Materials and Methods

MICE. Age and sex matched C57BL/6 IL-10 KO, and wildtype (WT) mice were produced in the Pennsylvania State University breeding colony; the breeding pairs were obtained from Jackson Laboratory (Bar Harbor, Me.). The animal facilities at the Pennsylvania State University are specific pathogen free and therefore breeding IL-10 KO mice was successful. All of the procedures described were reviewed and approved by the Pennsylvania State University Institutional Animal Care and Use Committee on Jan. 25, 1999, IACUC# number: 98118-A0.

DIETS. From a single pool of breeding females fed commercial mouse diet (#5105 Ralston Purina Co.), females in the second week of gestation were selected and randomly distributed into two groups. Starting pregnant dams on vitamin D deficient diet ensured that by 5 weeks of age the weanlings were vitamin D deficient (Cantorna et al. 1996). All mice were fed synthetic diets made in the laboratory (Yang et al. 1993; modification of Smith et al. 1987). The mice were vitamin D deficient, vitamin D sufficient or 1,25-dihydroxycholecalciferol supplemented. Mice were housed under yellow light to prevent the synthesis of vitamin D in skin. All of the mice were vitamin D deficient until weaning.

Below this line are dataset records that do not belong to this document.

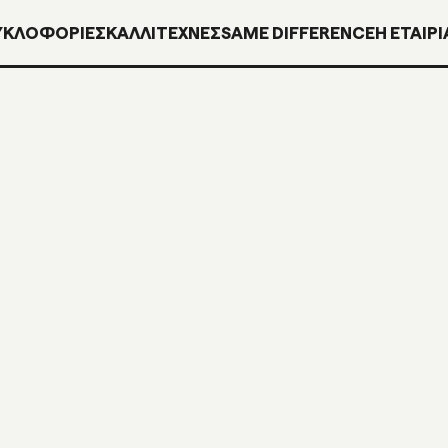
ΥΚΛΟΦΟΡΊΕΣ
ΚΑΛΛΙΤΕΧΝΕΣ
SAME DIFFERENCE
H ΕΤΑΙΡΙ
INN047L
7″ WHITE VIN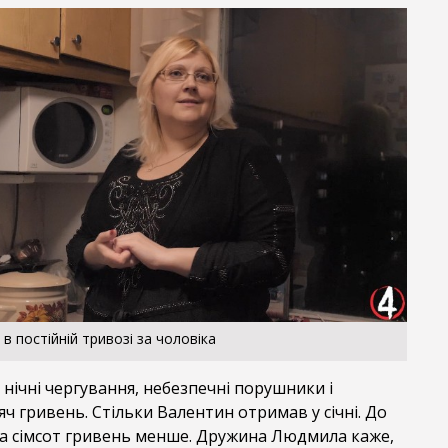
 постійній тривозі за чоловіка
ічні чергування, небезпечні порушники і
яч гривень. Стільки Валентин отримав у січні. До
на сімсот гривень менше. Дружина Людмила каже,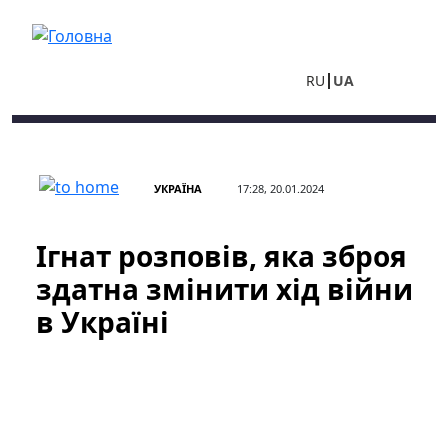
Перейти до основного вмісту
RU
UA
УКРАЇНА
17:28, 20.01.2024
Ігнат розповів, яка зброя
здатна змінити хід війни
в Україні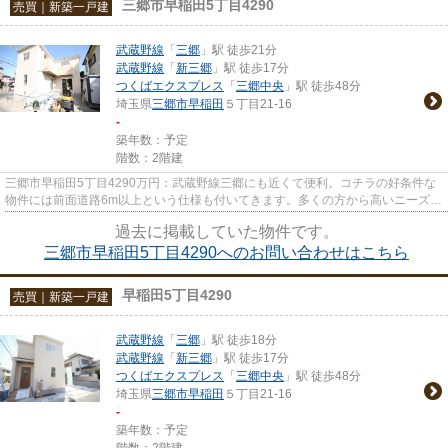
三郷市早稲田5丁目4290
売買｜新築一戸建
武蔵野線
「
三郷
」駅 徒歩21分
武蔵野線
「
新三郷
」駅 徒歩17分
つくばエクスプレス
「
三郷中央
」駅 徒歩48分
埼玉県
三郷市
早稲田
５丁目21-16
-
築年数：予定
階数：2階建
三郷市早稲田5丁目4290万円：武蔵野線三郷にも近くて便利。コチラの好条件な
物件には前面道路6m以上という仕様も付いてきます。多くの方から高いニーズの
ある、内装もピカピカの新築戸...
過去に掲載していた物件です。
三郷市早稲田5丁目4290へのお問い合わせはこちら
早稲田5丁目4290
売買｜新築一戸建
武蔵野線
「
三郷
」駅 徒歩18分
武蔵野線
「
新三郷
」駅 徒歩17分
つくばエクスプレス
「
三郷中央
」駅 徒歩48分
埼玉県
三郷市
早稲田
５丁目21-16
-
築年数：予定
階数：2階建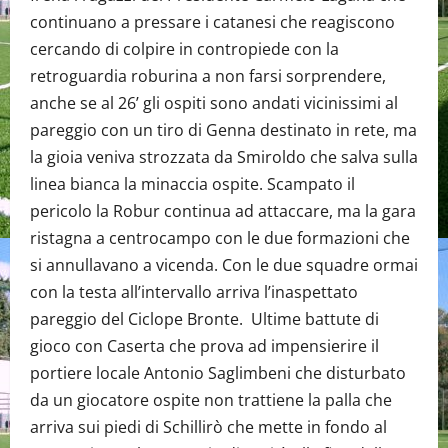
continuano a pressare i catanesi che reagiscono
cercando di colpire in contropiede con la
retroguardia roburina a non farsi sorprendere,
anche se al 26’ gli ospiti sono andati vicinissimi al
pareggio con un tiro di Genna destinato in rete, ma
la gioia veniva strozzata da Smiroldo che salva sulla
linea bianca la minaccia ospite. Scampato il
pericolo la Robur continua ad attaccare, ma la gara
ristagna a centrocampo con le due formazioni che
si annullavano a vicenda. Con le due squadre ormai
con la testa all’intervallo arriva l’inaspettato
pareggio del Ciclope Bronte. Ultime battute di
gioco con Caserta che prova ad impensierire il
portiere locale Antonio Saglimbeni che disturbato
da un giocatore ospite non trattiene la palla che
arriva sui piedi di Schillirò che mette in fondo al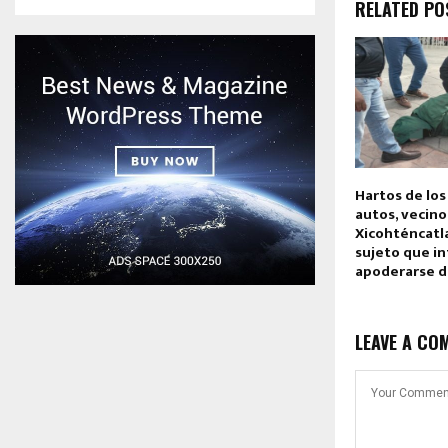
RELATED PO
Hartos de los
autos, vecin
Xicohténcatl
sujeto que i
apoderarse d
LEAVE A CO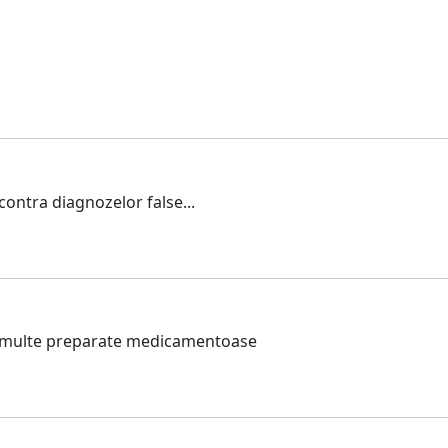
contra diagnozelor false...
I multe preparate medicamentoase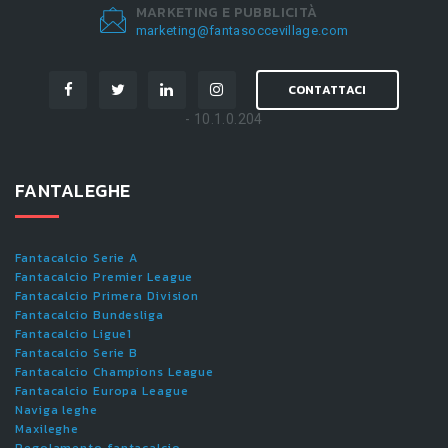
MARKETING E PUBBLICITÀ
marketing@fantasoccevillage.com
CONTATTACI
- 10.1.0.204
FANTALEGHE
Fantacalcio Serie A
Fantacalcio Premier League
Fantacalcio Primera Division
Fantacalcio Bundesliga
Fantacalcio Ligue1
Fantacalcio Serie B
Fantacalcio Champions League
Fantacalcio Europa League
Naviga leghe
Maxileghe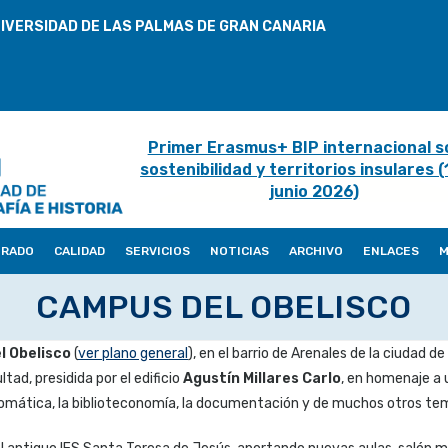
IVERSIDAD DE LAS PALMAS DE GRAN CANARIA
Primer Erasmus+ BIP internacional s
sostenibilidad y territorios insulares 
junio 2026)
ORADO
CALIDAD
SERVICIOS
NOTICIAS
ARCHIVO
ENLACES
M
CAMPUS DEL OBELISCO
l Obelisco
(
ver plano general
), en el barrio de Arenales de la ciudad de
tad, presidida por el edificio
Agustín Millares Carlo
, en homenaje a u
la diplomática, la biblioteconomía, la documentación y de muchos otros t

The 3 week old vitamin D deficient mice were randomly assigned to various treatment groups as described below. Because 1,25(OH)2D3 treatment of other experimental autoimmune diseases was most effective when dietary calcium was high (1 g calcium/100 g diet), all mice were fed high calcium diets (Cantorna et al. 1999). Experimental diets were prepared fresh and replaced every 2-3 days during the experiment. To ensure that 1,25-dihydroxycholecalciferol (1,25(OH)2D3) treated mice ate all of the 1,25(OH)2D3 provided, food cups containing 8 g of diet were replaced every other day (completely eaten) for the duration of each experiment (Cantorna et al. 1996, Cantorna et al. 1998a). In order to monitor vitamin D toxicity, 1,25(OH)2D3 supplemented mice were observed daily for signs of hypercalcemia Symptoms of hypercalcemia monitored daily included overall health and weight loss.

VITAMIN D TREATMENTS. In the first experimental design the 3 week old vitamin D deficient mice were either maintained vitamin D deficient or switched to the experimental diet which included 5.0 μg cholecalciferol/d (vitamin D sufficient). The severity of IBD development was compared in vitamin D deficient and vitamin D sufficient mice.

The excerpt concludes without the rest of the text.